Aug 15, 2007

Dili, Agustus 2006

”JANGAN coba-coba berani jalan sendiri di kota Dili di atas pukul 5 sore, kalau ingin selamat,”  itu pesan yang saya terima dari seorang sopir taksi, yang kemudian menjadi sahabat, bernama Fransisco Carvalho, atau biasa dipanggil Siko.

Kejadiannya 1 hari setelah saya mendarat di kota Dili, awal Agustus 2006. Awalnya saya tidak percaya. Tapi tidak membutuhkan hitungan hari, malam pertama di kota Dili, akhirnya saya habiskan  di kamar dan ruangan makan Hotel Tourismo, karena di luar begitu sepi, dan memang tidak satu pun terlihat petugas polisi yang bertugas. Padahal, kata Siko, “Kalau situasi normal banyak orang pecaran di depan hotel, tempat abang menginap.”

 

Namun sejujurnya, yang layak takut adalah penduduk asli kota Dili, utamanya warga dari wilayah timur negara itu. Mereka inilah yang banyak menjadi korban kerusuhan 4 bulan sebelumnya. Pelakunya adalah orang-orang dari warga bagian barat, yang jumlahnya lebih banyak berdomisili di kota itu.

 

Siko, sopir taksi itu tadi, pernah begitu khawatir, saat saya minta diantar ke wilayah Komoro, tidak jauh dari Mesjid An-nur, sebuah wilayah yang rawan tawuran. “Saya antar abang, lalu saya segera pulang ya,” begitu dia mewanti-wanti – berulang-ulang.

 

Praktis yang telihat banyak di jalanan, setelah aparat polisi dilarang bertugas, adalah semacam satpam yang diorganisasi sebuah perusahaan keamanan bernama Maubere Security. Mereka biasanya digaji untuk menjaga rumah mewah, kantor –kantor bank, serta supermarket, dan kantor milik pemerintah. Tapi masih kata Siko, “mereka tetap saja lari ketakutan seperti kerusuhan kemarin.” 
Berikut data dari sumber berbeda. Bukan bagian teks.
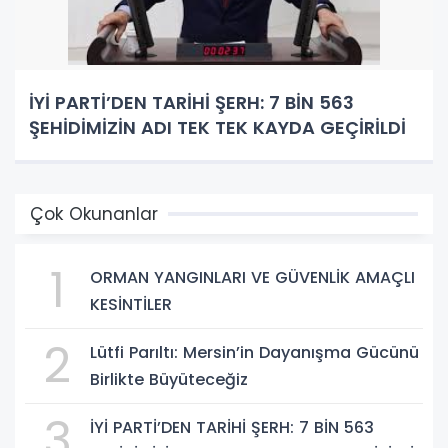
İYİ PARTİ’DEN TARİHİ ŞERH: 7 BİN 563
ŞEHİDİMİZİN ADI TEK TEK KAYDA GEÇİRİLDİ
Çok Okunanlar
1
ORMAN YANGINLARI VE GÜVENLİK AMAÇLI
KESİNTİLER
2
Lütfi Parıltı: Mersin’in Dayanışma Gücünü
Birlikte Büyüteceğiz
3
İYİ PARTİ’DEN TARİHİ ŞERH: 7 BİN 563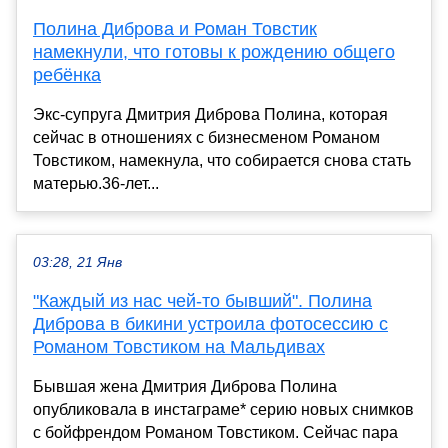
Полина Диброва и Роман Товстик
намекнули, что готовы к рождению общего
ребёнка
Экс-супруга Дмитрия Диброва Полина, которая
сейчас в отношениях с бизнесменом Романом
Товстиком, намекнула, что собирается снова стать
матерью.36-лет...
03:28, 21 Янв
"Каждый из нас чей-то бывший". Полина
Диброва в бикини устроила фотосессию с
Романом Товстиком на Мальдивах
Бывшая жена Дмитрия Диброва Полина
опубликовала в инстаграме* серию новых снимков
с бойфрендом Романом Товстиком. Сейчас пара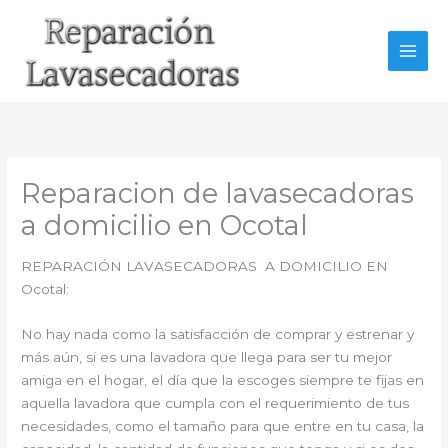
Ir
al
contenido
Reparacion de lavasecadoras
a domicilio en Ocotal
REPARACIÓN LAVASECADORAS A DOMICILIO EN
Ocotal:
No hay nada como la satisfacción de comprar y estrenar y
más aún, si es una lavadora que llega para ser tu mejor
amiga en el hogar, el día que la escoges siempre te fijas en
aquella lavadora que cumpla con el requerimiento de tus
necesidades, como el tamaño para que entre en tu casa, la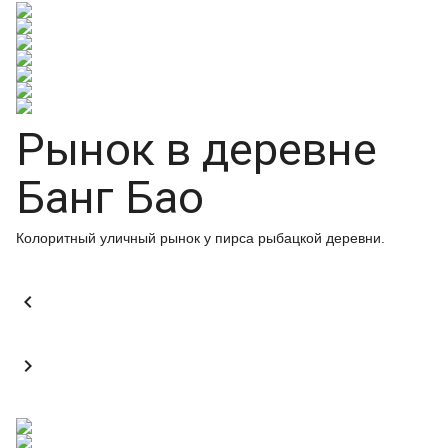
Рынок в деревне
Банг Бао
Колоритный уличный рынок у пирса рыбацкой деревни.

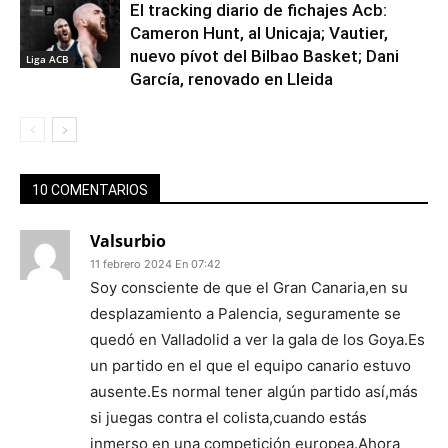
El tracking diario de fichajes Acb:
Cameron Hunt, al Unicaja; Vautier,
nuevo pívot del Bilbao Basket; Dani
Liga ACB
García, renovado en Lleida
10 COMENTARIOS
Valsurbio
11 febrero 2024 En 07:42
Soy consciente de que el Gran Canaria,en su
desplazamiento a Palencia, seguramente se
quedó en Valladolid a ver la gala de los Goya.Es
un partido en el que el equipo canario estuvo
ausente.Es normal tener algún partido así,más
si juegas contra el colista,cuando estás
inmerso en una competición europea.Ahora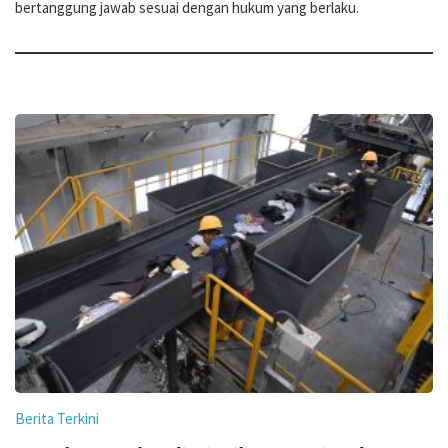
bertanggung jawab sesuai dengan hukum yang berlaku.
Berita Terkini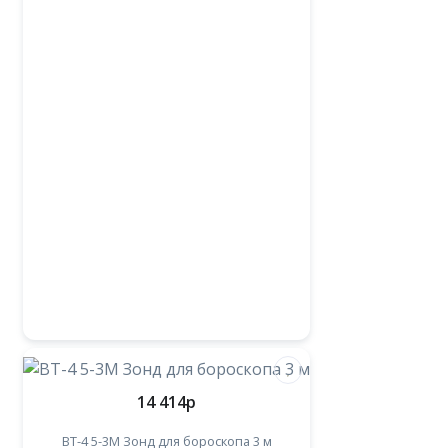
14 414
p
BT-4 5-3М Зонд для бороскопа 3 м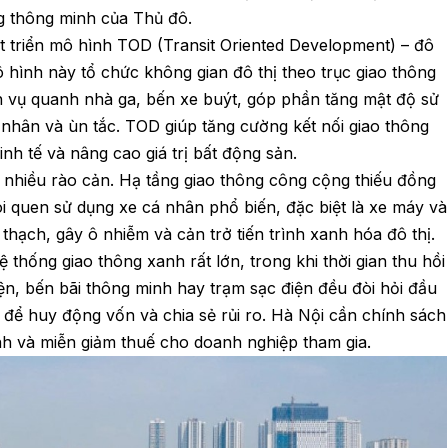
g thông minh của Thủ đô.
t triển mô hình TOD (Transit Oriented Development) – đô
 hình này tổ chức không gian đô thị theo trục giao thông
ch vụ quanh nhà ga, bến xe buýt, góp phần tăng mật độ sử
nhân và ùn tắc. TOD giúp tăng cường kết nối giao thông
inh tế và nâng cao giá trị bất động sản.
 nhiều rào cản. Hạ tầng giao thông công cộng thiếu đồng
ói quen sử dụng xe cá nhân phổ biến, đặc biệt là xe máy và
a thạch, gây ô nhiễm và cản trở tiến trình xanh hóa đô thị.
thống giao thông xanh rất lớn, trong khi thời gian thu hồi
ện, bến bãi thông minh hay trạm sạc điện đều đòi hỏi đầu
ả để huy động vốn và chia sẻ rủi ro. Hà Nội cần chính sách
anh và miễn giảm thuế cho doanh nghiệp tham gia.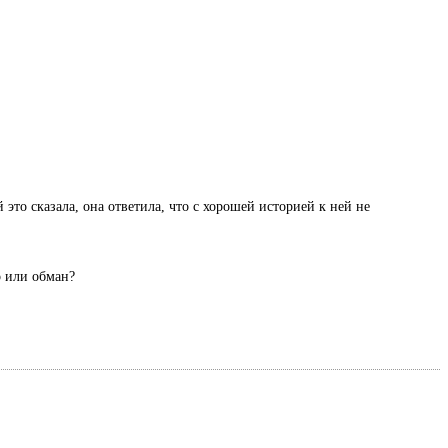
 это сказала, она ответила, что с хорошей историей к ней не
о или обман?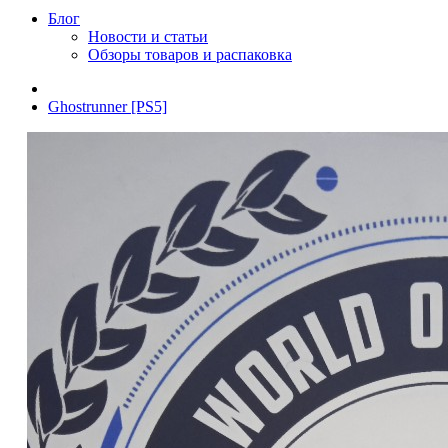
Блог
Новости и статьи
Обзоры товаров и распаковка
Ghostrunner [PS5]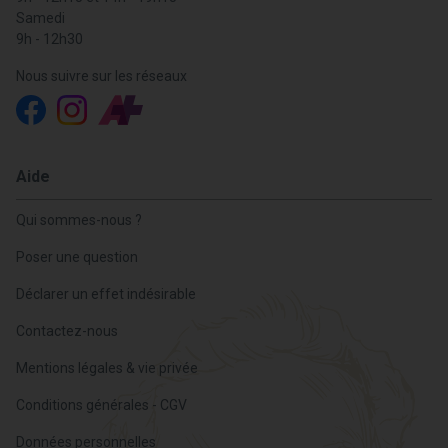
Samedi
9h - 12h30
Nous suivre sur les réseaux
Aide
Qui sommes-nous ?
Poser une question
Déclarer un effet indésirable
Contactez-nous
Mentions légales & vie privée
Conditions générales - CGV
Données personnelles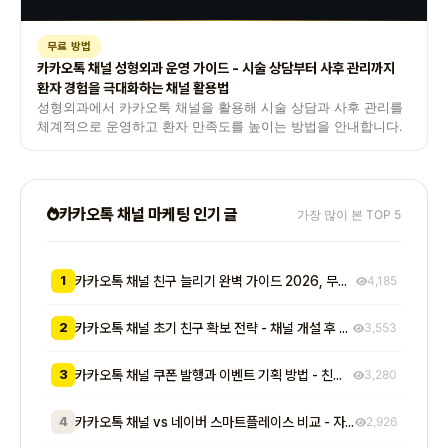
무료 방법
카카오톡 채널 성형외과 운영 가이드 - 시술 상담부터 사후 관리까지
환자 경험을 극대화하는 채널 활용법
성형외과에서 카카오톡 채널을 활용해 시술 상담과 사후 관리를
체계적으로 운영하고 환자 만족도를 높이는 방법을 안내합니다.
카카오톡 채널 마케팅 인기 글
가장 많이 본 TOP 5
1
카카오톡 채널 친구 늘리기 완벽 가이드 2026, 무료부터 유료까지 7가지 방법 비교
4,185
2
카카오톡 채널 초기 친구 확보 전략 - 채널 개설 후 첫 1000명을 모으는 무료 및 저비용 실전 방법 총정리
3,553
3
카카오톡 채널 쿠폰 발행과 이벤트 기획 방법 - 친구 추가부터 재방문 유도까지 매출로 이어지는 실전 프로모션 전략
3,280
4
카카오톡 채널 vs 네이버 스마트플레이스 비교 - 자영업자가 알아야 할 기능, 비용, 마케팅 효과 차이점 총정리
2,926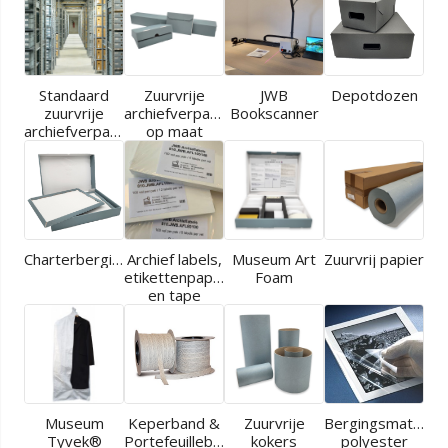
Standaard
Zuurvrije
JWB
Depotdozen
zuurvrije
archiefverpakkingen
Bookscanner
archiefverpakkingen
op maat
Charterbergingen
Archief labels,
Museum Art
Zuurvrij papier
etikettenpapier
Foam
en tape
Museum
Keperband &
Zuurvrije
Bergingsmaterial
Tyvek®
Portefeuilleband
kokers
polyester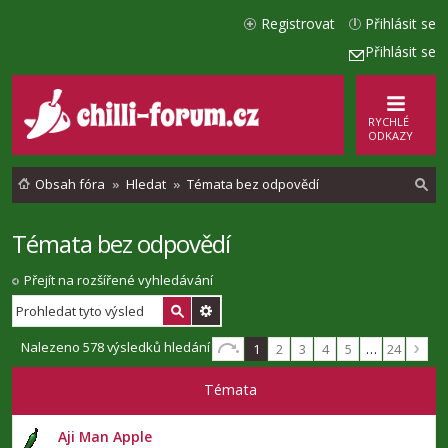
Registrovat
Přihlásit se
Přihlásit se
RYCHLÉ
ODKAZY
Obsah fóra
Hledat
Témata bez odpovědí
Témata bez odpovědí
l
e
Přejít na rozšířené vyhledávání
d
a
Nalezeno 578 výsledků hledání
1
2
3
4
5
…
24
t
Témata
Aji Man Apple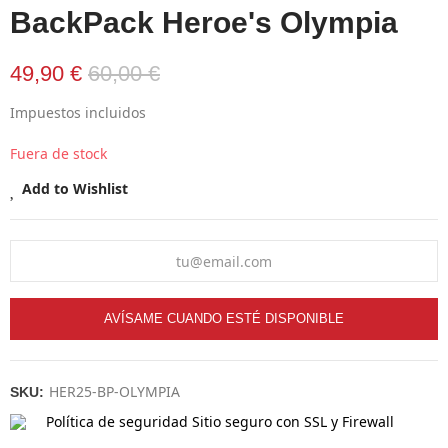
BackPack Heroe's Olympia
49,90 €
60,00 €
Impuestos incluidos
Fuera de stock
Add to Wishlist
AVÍSAME CUANDO ESTÉ DISPONIBLE
HER25-BP-OLYMPIA
SKU:
Política de seguridad
Sitio seguro con SSL y Firewall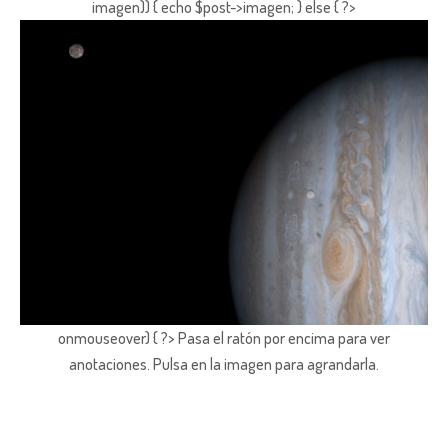
imagen)) { echo $post->imagen; } else { ?>
onmouseover) { ?> Pasa el ratón por encima para ver
anotaciones.
Pulsa en la imagen para agrandarla.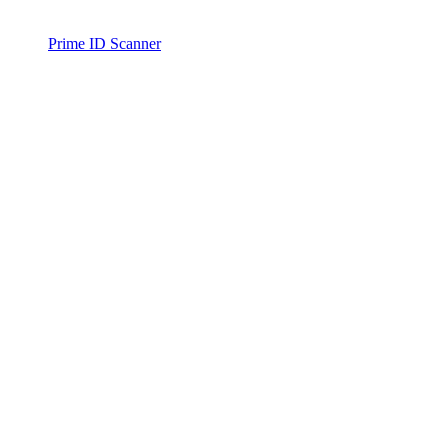
Prime ID Scanner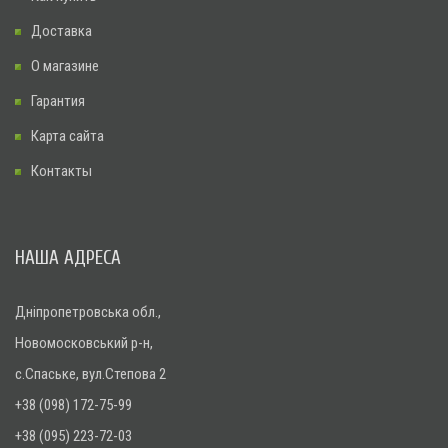
Доставка
О магазине
Гарантия
Карта сайта
Контакты
НАША АДРЕСА
Дніпропетровська обл.,
Новомосковський р-н,
с.Спаське, вул.Степова 2
+38 (098) 172-75-99
+38 (095) 223-72-03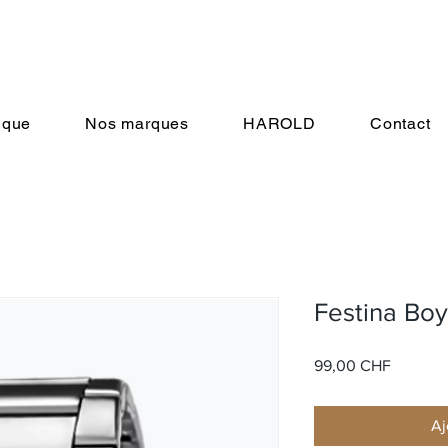
ique
Nos marques
HAROLD
Contact
Festina Bo
Prix
99,00 CHF
Aj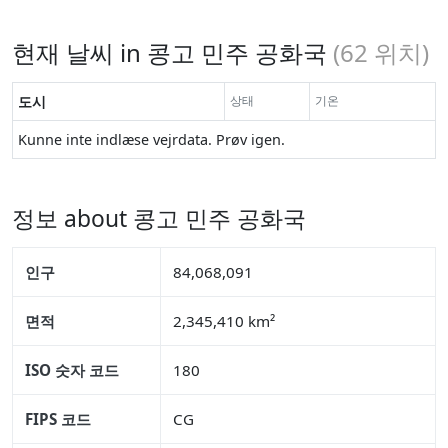
현재 날씨 in 콩고 민주 공화국
(
62
위치)
도시
상태
기온
Kunne inte indlæse vejrdata. Prøv igen.
정보 about 콩고 민주 공화국
인구
84,068,091
면적
2,345,410 km²
ISO 숫자 코드
180
FIPS 코드
CG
Bagaimanapun untuk mengatakan bahwa keamanan di kota Dioli telah berjalan optimal, setelah kedatangan pasukan internasional dari Portugal, Malaysia, Australia dan Selandia Baru,  rasanya tidak sepenuhnya benar.

 

Pada hari keempat, setelah saya tinggal di Dili, misalnya, sebuah asap hitam masih mengepul dari kawasan Komoro, pertanda masih adanya pembakaran terhadap rumah warga timur. Juga masih terlihat aski pelemparan batu di sebuah lokasi pengungsi di kota Dili, persis di depan hotel paling mewah, Hotel Timor.

 

Dan bukan sesuatu yang bisa ditutup-tutupi lagi,  jika di antara pasukan internasional, ada persoalan ego atau persaingan di antara mereka. Seorang warga kota ini, yang enggan disebut namanya, bercerita, gara-gara tidak ada koordinasi diantara pasukan itu, kerusuhan sulit dikontrol.

 

Tapi seperti diceritakan mantan Gubernur Timor Timur di masa Indonesia berkuasa, yang kini menjadi anggota parlemen dari Partai Sosialis Demokrat, Mario Carascalao, warga kota ini tetap membutuhkan tentara asing, walau sebagian masyarakat membencinya.

Apa yang diutarakanya Carascalao itu tadi,  adalah gambaran betapa pemerintah Timor Leste lebih bersikap realistis dan bersandar sepenuhnya kepada bantuan negara-negara tersebut.

 

Tapi, tidak bisa dibantah, ini juga menunjukkan betapa lemahnya peran penegakan keamanan dan hukum pemerintahan Ramos Horta.

 

Kasus terakhir, adalah kaburnya  seorang pimpinan  tentara pemberontak dari penjara pemerintah di wilayah Bekora, yang dikesankan sebagai tidak seriusnya kerja aparat pemerintah. Dan contoh lain yang paling jelas, adalah ketika ancaman Perdana Menteri Ramos Horta untuk memindah paksa pengungsi dari tenda-tenda, gaungnya tidak pernah terdengar.

 

Puluhan ribu pengungsi tetap memilih menetap di tenda-tenda. Karena, menurut salah-seorang diantaranya, Agustinho, “pemerintah tidak bisa menjamin bahwa mereka tidak akan dibunuh warga bagian barat saat pulang ke kampungnya”.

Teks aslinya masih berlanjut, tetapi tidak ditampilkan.